Extracted records
=-=-=
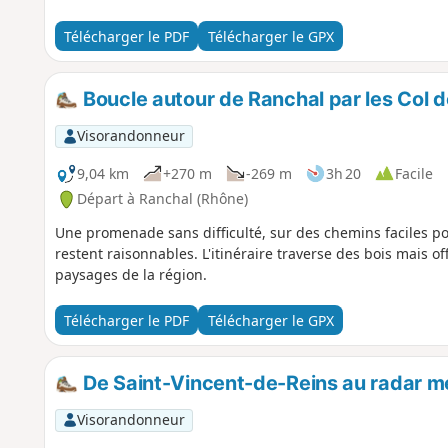
Télécharger le PDF
Télécharger le GPX
Boucle autour de Ranchal par les Col d
Visorandonneur
9,04 km
+270 m
-269 m
3h 20
Facile
Départ à Ranchal (Rhône)
Une promenade sans difficulté, sur des chemins faciles po
restent raisonnables. L'itinéraire traverse des bois mais o
paysages de la région.
Télécharger le PDF
Télécharger le GPX
De Saint-Vincent-de-Reins au radar m
Visorandonneur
=-=-=
The lines from the one with "restent raisonnables. L'itinéraire" through the end of the data above are to be set down exactly, with both boundary lines included and no other lines.

restent raisonnables. L'itinéraire traverse des bois mais o
paysages de la région.
Télécharger le PDF
Télécharger le GPX
De Saint-Vincent-de-Reins au radar m
Visorandonneur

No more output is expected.